Time inversion, Self-similar evolution, and Issue of time

TL;DR

This paper explores the concept of time inversion and fractal time, revealing how stochastic fluctuations with 1/f spectrum can emerge in linear systems, with implications for quantum gravity and multi-scale evolution.

Contribution

It introduces a novel framework where time inversions and fractal time lead to stochastic behavior in linear systems, connecting to quantum gravity issues.

Findings

Time inversions can induce late-time stochastic fluctuations.

Fractal time satisfies dx=dt and exhibits 1/f noise spectrum.

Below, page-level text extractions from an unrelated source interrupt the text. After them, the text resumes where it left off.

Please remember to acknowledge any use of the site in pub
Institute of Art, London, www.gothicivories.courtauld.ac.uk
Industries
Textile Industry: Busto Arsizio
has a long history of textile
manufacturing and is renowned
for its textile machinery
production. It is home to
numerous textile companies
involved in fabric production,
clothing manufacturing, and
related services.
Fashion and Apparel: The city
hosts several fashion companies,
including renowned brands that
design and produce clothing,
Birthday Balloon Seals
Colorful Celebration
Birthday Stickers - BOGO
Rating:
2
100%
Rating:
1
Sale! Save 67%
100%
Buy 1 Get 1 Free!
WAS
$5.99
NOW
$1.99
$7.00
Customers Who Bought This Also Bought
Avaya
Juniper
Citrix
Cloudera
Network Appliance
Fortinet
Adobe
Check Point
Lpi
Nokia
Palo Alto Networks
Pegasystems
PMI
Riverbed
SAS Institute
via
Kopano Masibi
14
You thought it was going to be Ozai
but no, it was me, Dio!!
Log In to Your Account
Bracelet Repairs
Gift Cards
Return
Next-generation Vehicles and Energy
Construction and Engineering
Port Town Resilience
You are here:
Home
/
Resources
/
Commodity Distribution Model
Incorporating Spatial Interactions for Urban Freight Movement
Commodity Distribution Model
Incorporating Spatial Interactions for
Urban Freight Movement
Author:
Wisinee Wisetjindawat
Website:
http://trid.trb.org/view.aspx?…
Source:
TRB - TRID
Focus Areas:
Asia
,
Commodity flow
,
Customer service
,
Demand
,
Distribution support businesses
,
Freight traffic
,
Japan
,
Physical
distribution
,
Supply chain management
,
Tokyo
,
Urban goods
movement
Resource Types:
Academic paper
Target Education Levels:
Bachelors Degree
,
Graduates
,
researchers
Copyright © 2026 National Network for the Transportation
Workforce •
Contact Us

The approach links time inversion to quantum gravity considerations.

Abstract

We investigate the question, "how does time flow?" and show that time may change by inversions as well. We discuss its implications to a simple class of linear systems. Instead of introducing any unphysical behaviour, inversions can lead to a new multi- time scale evolutionary path for the linear system exhibiting late time stochastic fluctuations. We explain how stochastic behaviour is injected into the linear system as a combined effect of an uncertainty in the definition of inversion and the irrationality of the golden mean number. We also give an ansatz for the nonlinear stochastic behaviour of (fractal) time which facilitates us to estimate the late and short time limits of a two-time correlation function relevant for the stochastic fluctuations in linear systems. These fluctuations are shown to enjoy generic 1/f spectrum. The implicit functional definition of the fractal time is shown to satisfy the differential equation dx=dt. We also discuss the relevance of intrinsic time in the present formalism, study of which is motivated by the issue of time in quantum gravity.